As a means to inference, explicitly calculating the product of these factors is useful, but typically not computationally feasible. A cluster graph rather connects factors into a graph structure with the factors as nodes and connections holding a set of variables, called a sepset. Information may be passed between factors through connecting sepsets in one of the many probabilistic graphical model (PGM) inference techniques. Typically, the factors of a cluster graph are initialized using the prior beliefs of the system. These beliefs are then updated by passing information about neighboring sepset variables, and factors around, until all the beliefs reach convergence. This produces an approximation of the posterior distribution over the factors, and thus a solution to the problem at hand. The details of message passing in graphical models and determining convergence of sepsets of beliefs are beyond the scope of this paper and for this we refer the reader to Koller and Friedman [
29].
3.2. Proposed Approach
Given the situation where multiple, independent, non-agreeing, classifications exist, we can combine these classifications to obtain a new, more accurate classification in an approach referred to as classification boosting.

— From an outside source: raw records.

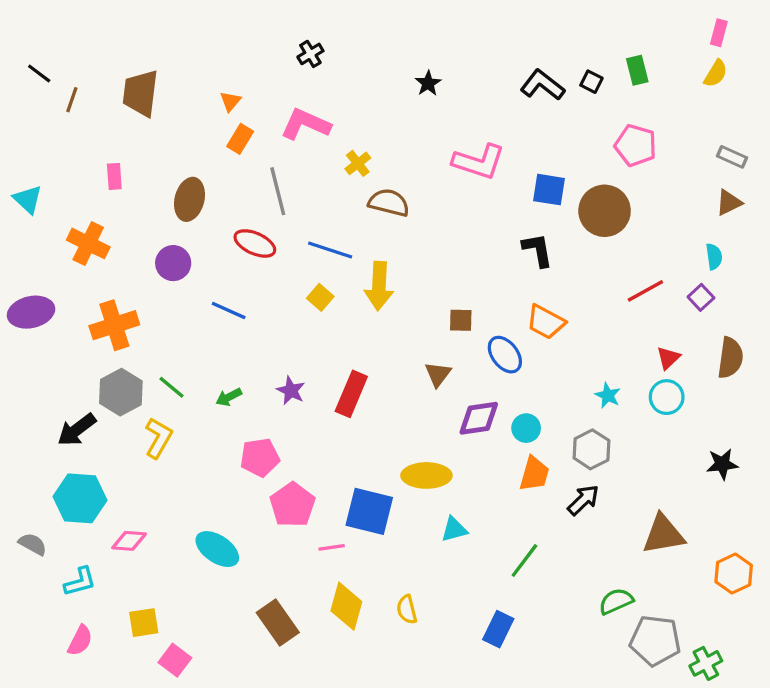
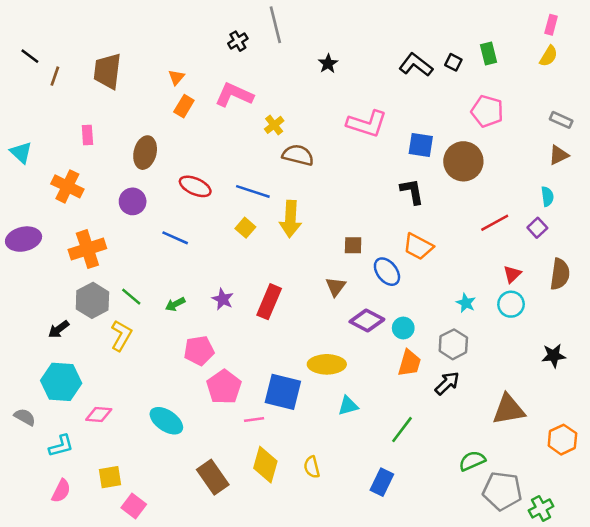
gray line: (278, 191) -> (275, 25), moved
purple diamond: (479, 418) -> (367, 320), turned 36
black arrow: (77, 430) -> (59, 329), size x0.7

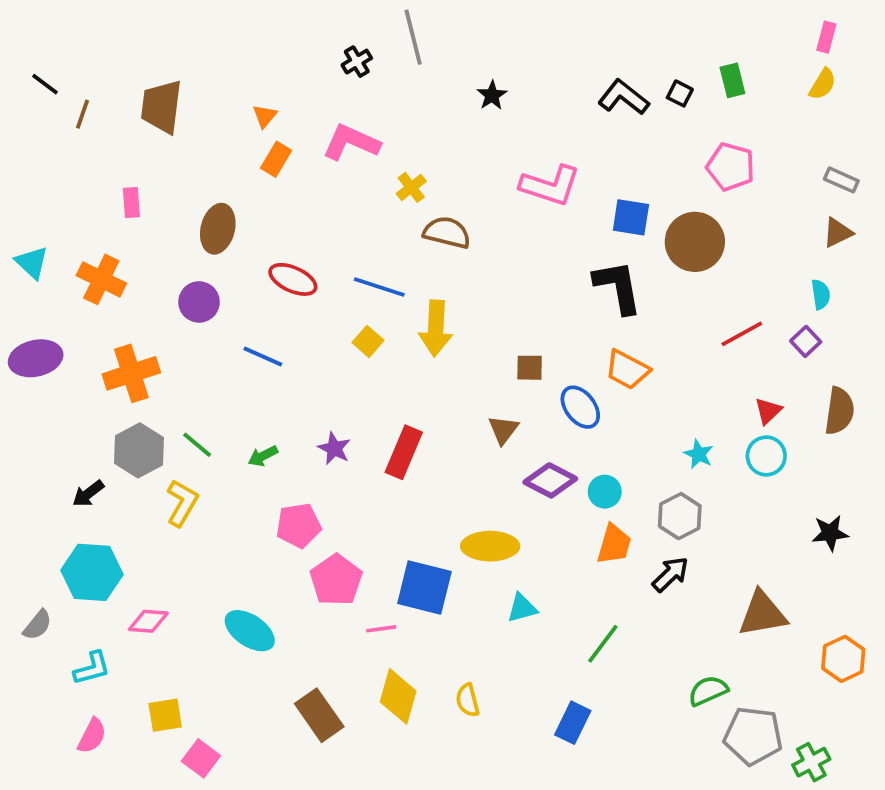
cyan triangle: (21, 153) -> (32, 263), moved
black L-shape: (412, 191) -> (618, 287), size x1.4
gray semicircle: (25, 417) -> (37, 625), turned 100

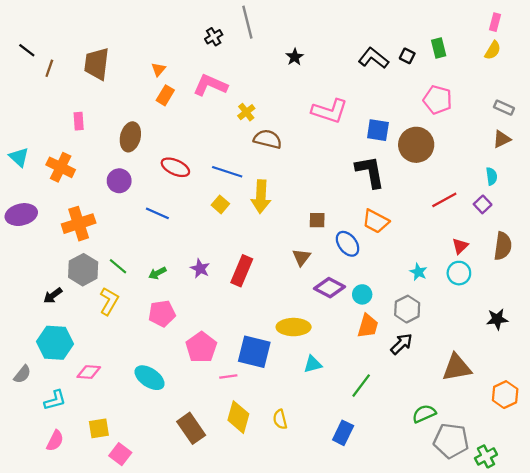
pink pentagon: (299, 525) -> (162, 314), moved

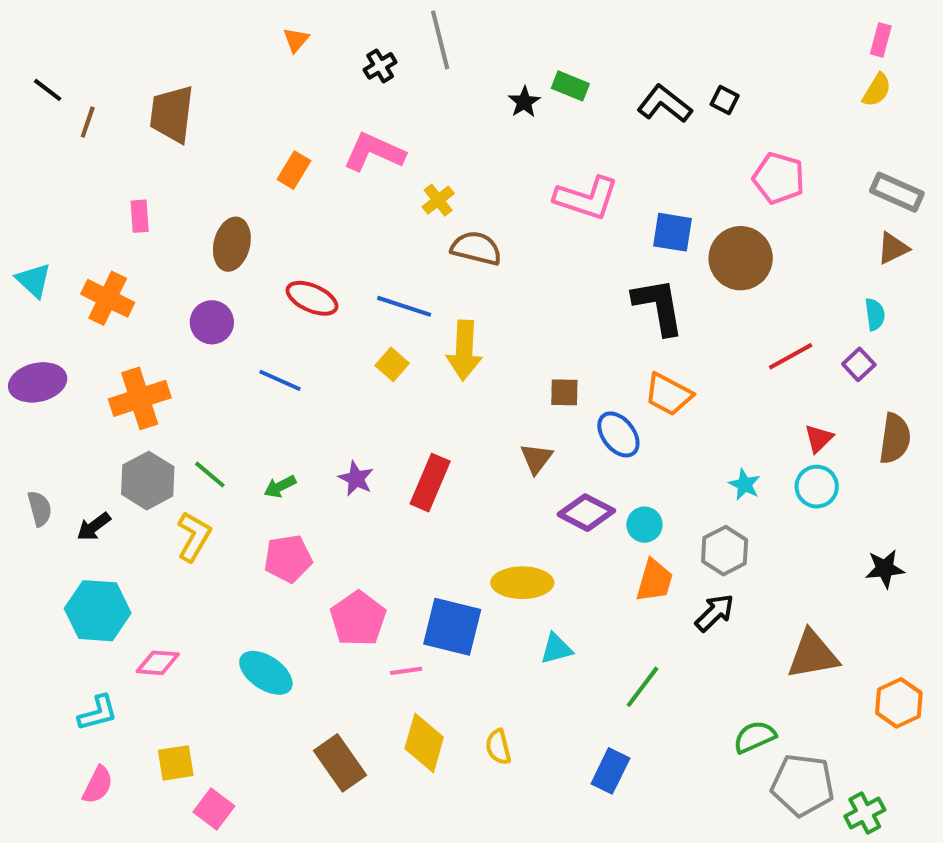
green rectangle: (439, 48) -> (570, 86), moved, turned -54
orange triangle: (159, 69) -> (296, 40), moved
gray rectangle: (504, 108) -> (897, 192), size x1.4
gray semicircle: (22, 374) -> (40, 509), moved, turned -54

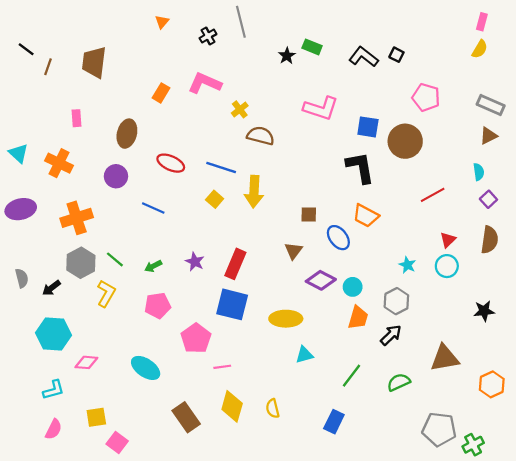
purple square: (859, 364) -> (488, 199), moved
blue square: (452, 627) -> (232, 304), moved
green semicircle: (755, 737) -> (399, 382), moved

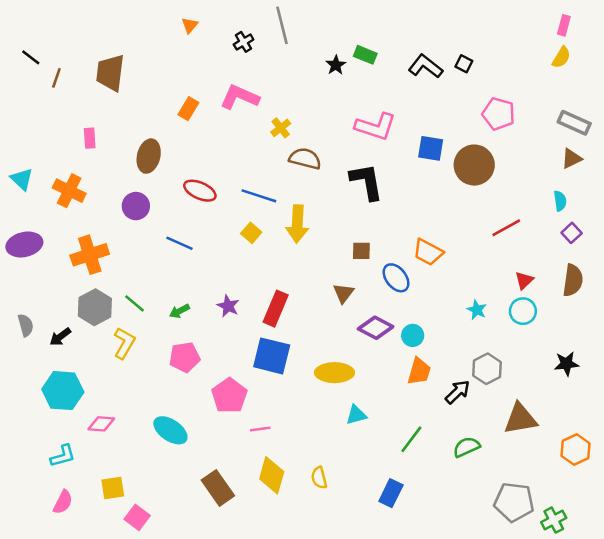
black L-shape: (360, 167) -> (367, 182), moved
gray hexagon: (396, 301) -> (487, 369), moved

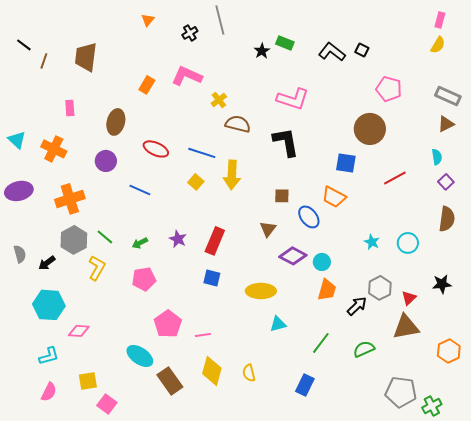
blue square: (431, 148) -> (346, 163), moved
red triangle: (524, 280) -> (409, 298), moved
blue square: (272, 356) -> (212, 278), size x0.6
pink pentagon: (229, 396) -> (168, 324), moved
cyan ellipse: (170, 430) -> (140, 356), moved

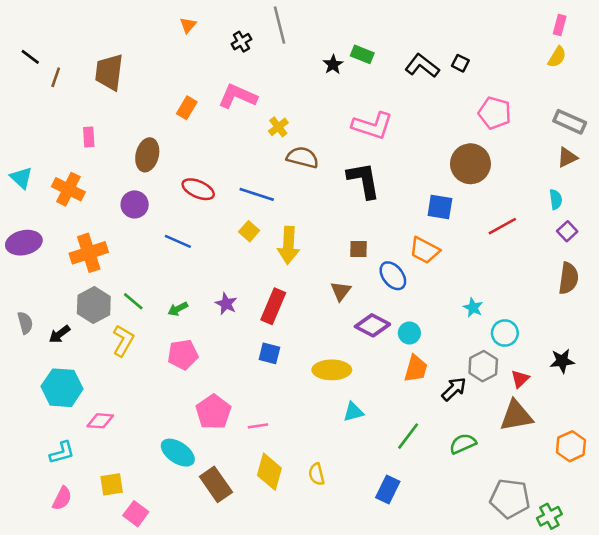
yellow arrow: (232, 175) -> (289, 245), moved
cyan circle: (408, 243) -> (505, 333), moved

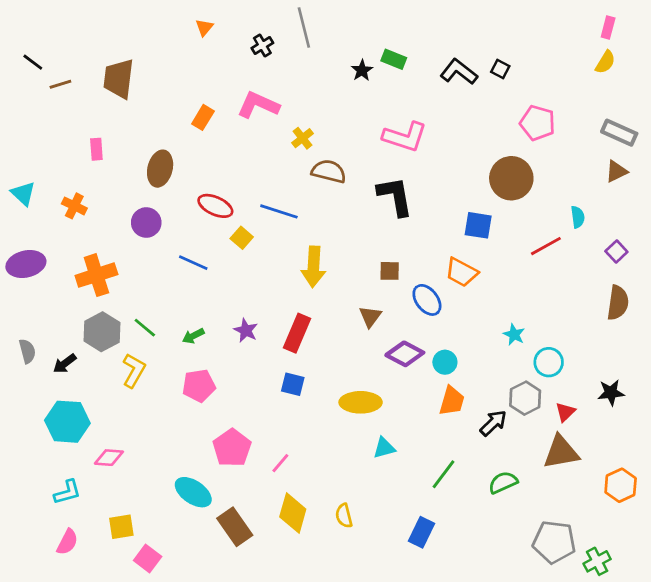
brown line: (56, 77) -> (60, 84), turned 54
orange cross: (68, 189) -> (74, 206), size x0.7
cyan semicircle: (556, 199) -> (578, 217), moved
yellow square: (249, 231) -> (242, 238), moved
pink line: (258, 426) -> (280, 463), turned -42

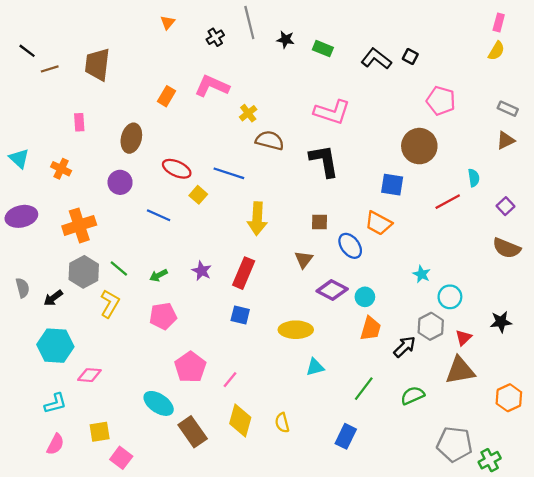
black star: (362, 70) -> (286, 40), moved, turned -30
gray rectangle: (619, 133) -> (508, 109), size x0.7
brown semicircle: (618, 303) -> (507, 248), turned 104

Many approaches of classification boosting exist and have varying degrees of success dependent on the problem at hand. The most notable are naive boosting, where the mode of the different classifications is selected as the output class, and ensemble methods, where an optimal combination of existing classifiers is learned to produce a new classification [
30]. To this end, we propose the use of cluster graph to solve the classification boosting problem.
Cluster graphs has numerous benefits over existing approaches since they make defining variables and relationships easy and exhibit powerful inference abilities. Furthermore, unlike the naive and ensemble methods of classification boosting, cluster graphs can extrapolate expert knowledge to reclassify regions which were probabilistically unlikely in the original classification. Therefore, it can be argued that cluster graphs are positioned somewhere between learning a new classifier and pure classification boosting.
To model the land cover classification problem, we made the following assumptions about the nature of the land cover classification data we are using.
The classifications are noisy observations which correlate with the true underlying class.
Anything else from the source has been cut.